While last week’s tasting lab was uplifting, this week’s experience was a bit emotionally heavy. After Alana shared a heartwarming podcast excerpt, Annie had us all, one by one, light a candle in our banana puddings and share a memory about food. Annie began with a very personal story that set the tone for the rest of us.

Prompted by Annie’s story of her and her father, I followed with one of my favorite childhood memories related to food. As an only child of parents who worked around the clock, my summers were spent from 7AM-6PM at a YMCA day camp. Every evening my father, a carpenter, would pick me up in his white work van. I would join him in the passenger seat, both of us covered in dirt and sweat that you can only acquire from being outside on a sticky, hot summer day in rural New York. With the windows down we would drive to the gas station on the way home and pick up a well earned pre-dinner snack. My dad would get the red Gatorade and red Doritos. I got the blue variety of each, respectively, and we would make the 10 minute drive home happy and satisfied, discussing the previous happenings of the day.
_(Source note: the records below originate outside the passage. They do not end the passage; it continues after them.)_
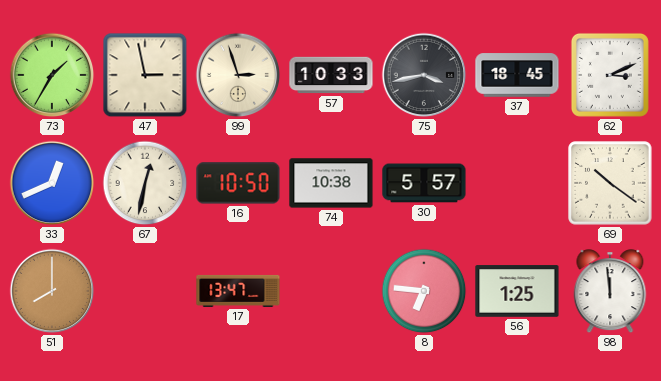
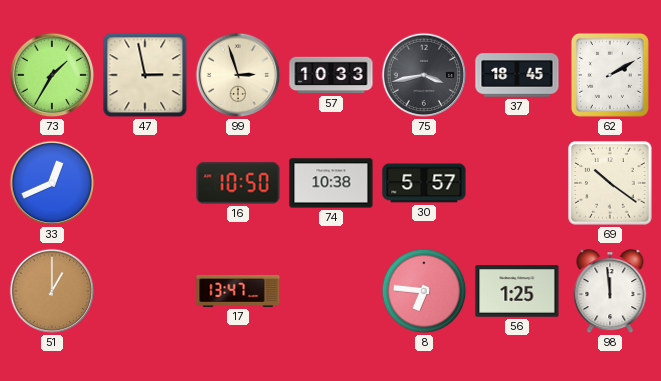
62: 3:11 -> 2:10
67: 12:32 -> none
51: 8:00 -> 1:00
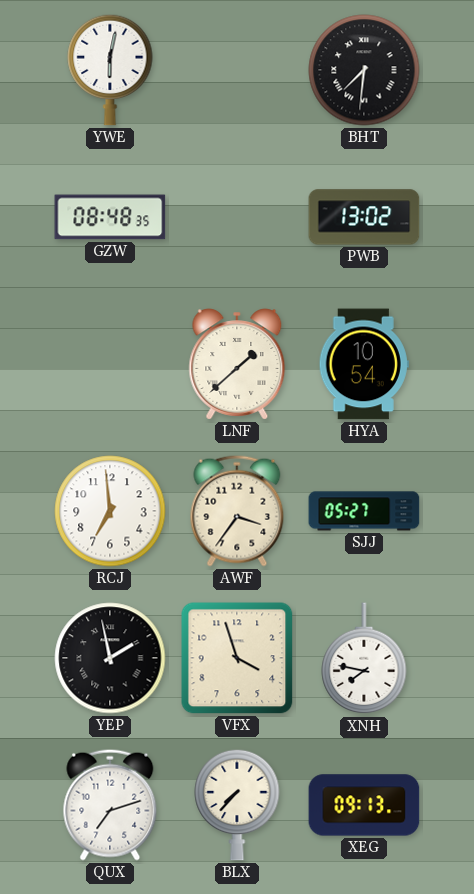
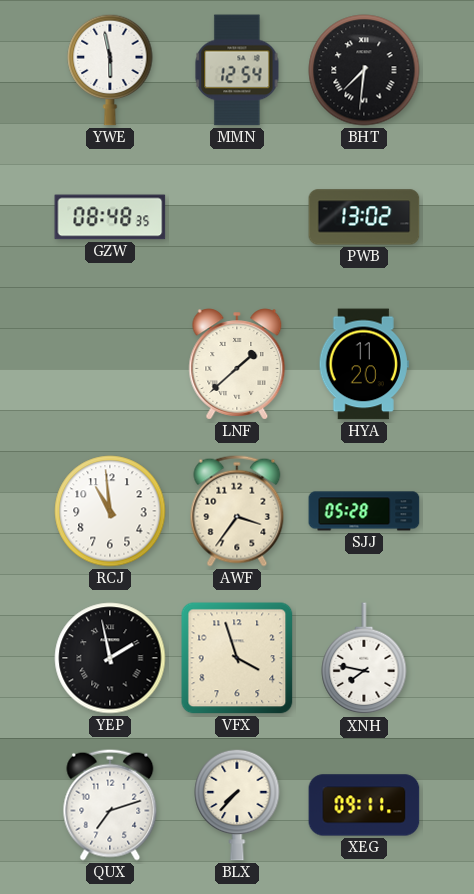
YWE: 6:02 -> 5:58
MMN: none -> 12:54
HYA: 10:54 -> 11:20
RCJ: 6:59 -> 10:59
SJJ: 05:27 -> 05:28
XEG: 09:13 -> 09:11
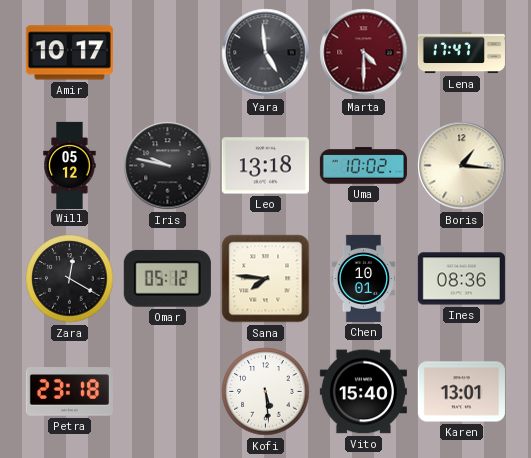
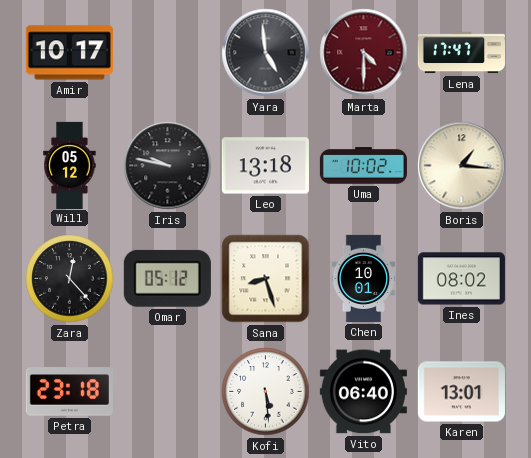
Zara: 12:20 -> 12:23
Sana: 7:46 -> 8:27
Ines: 08:36 -> 08:02
Vito: 15:40 -> 06:40
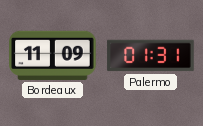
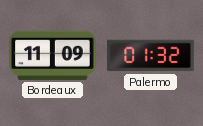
Palermo: 01:31 -> 01:32
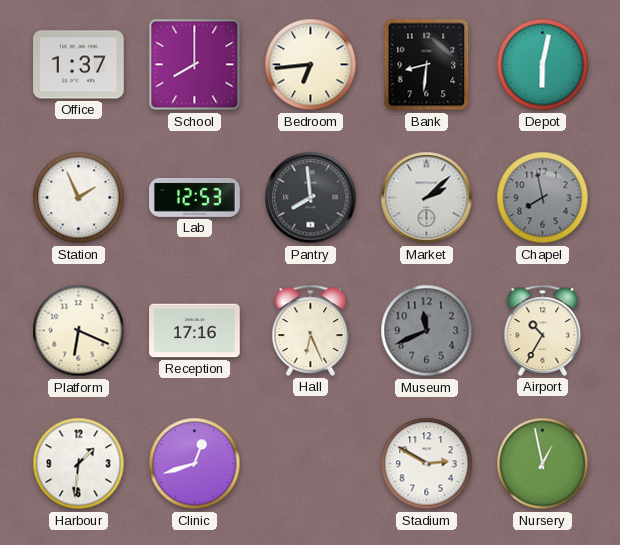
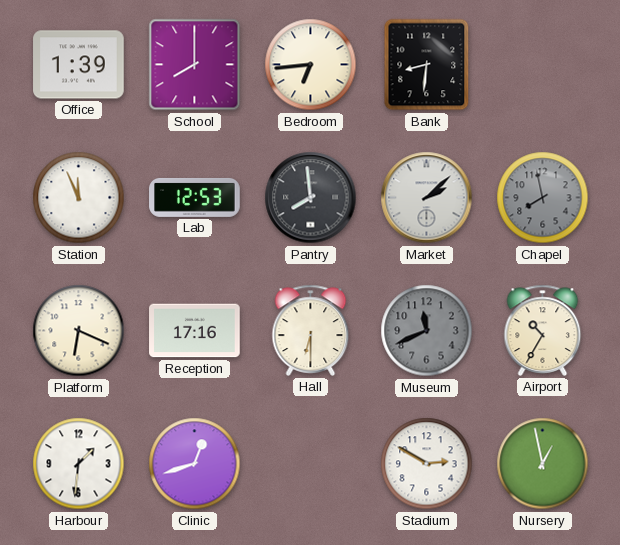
Office: 1:37 -> 1:39
Depot: 6:02 -> none
Station: 1:56 -> 11:56
Hall: 6:26 -> 6:30
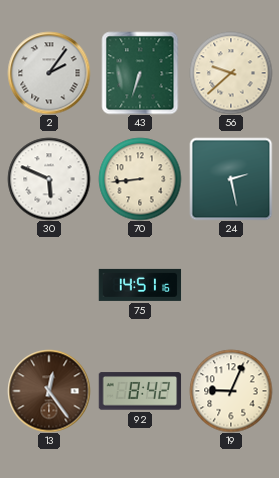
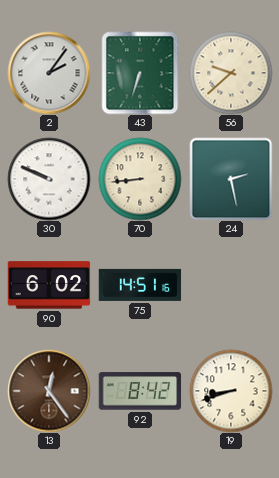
30: 5:49 -> 9:49
90: none -> 6:02
19: 9:04 -> 8:42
I hadn’t thought about that ritual for years until that tasting lab. Being away from home, it made me miss my dad and long for the simple days when I could eat Doritos with no guilt or knowledge of what I was putting in my body. But I also got around to hearing everyone else’s stories with similar themes of single parents and tragically unhealthy food. I felt very connected to my classmates in that moment.

I think that was the point. To be reminded of the emotional connection we all have with food, and the connection we can make with others through food.